Segment Start: Data for analysis
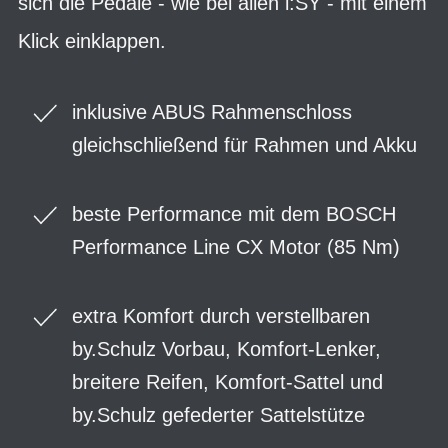
sich die Pedale - wie bei allen i:SY - mit einem
Klick einklappen.
inklusive ABUS Rahmenschloss
gleichschließend für Rahmen und Akku
beste Performance mit dem BOSCH
Performance Line CX Motor (85 Nm)
extra Komfort durch verstellbaren
by.Schulz Vorbau, Komfort-Lenker,
breitere Reifen, Komfort-Sattel und
by.Schulz gefederter Sattelstütze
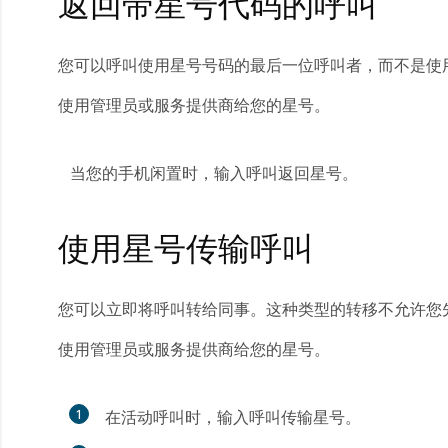
返回带星号代码的呼叫
您可以呼叫使用星号号码的最后一位呼叫者，而不是使
使用管理员或服务提供商给您的星号。
当您的手机闲置时，输入呼叫返回星号。
使用星号传输呼叫
您可以立即将呼叫转给同事。这种类型的转移不允许您
使用管理员或服务提供商给您的星号。
1
在活动呼叫时，输入呼叫传输星号。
Segment End: Data for analysis
What is needed is an exact restatement of every line from the one containing "extra Komfort durch verstellbaren" through the last line of the records, pictures left out.

▶ _Answer box_
extra Komfort durch verstellbaren
by.Schulz Vorbau, Komfort-Lenker,
breitere Reifen, Komfort-Sattel und
by.Schulz gefederter Sattelstütze
返回带星号代码的呼叫
您可以呼叫使用星号号码的最后一位呼叫者，而不是使
使用管理员或服务提供商给您的星号。
当您的手机闲置时，输入呼叫返回星号。
使用星号传输呼叫
您可以立即将呼叫转给同事。这种类型的转移不允许您
使用管理员或服务提供商给您的星号。
1
在活动呼叫时，输入呼叫传输星号。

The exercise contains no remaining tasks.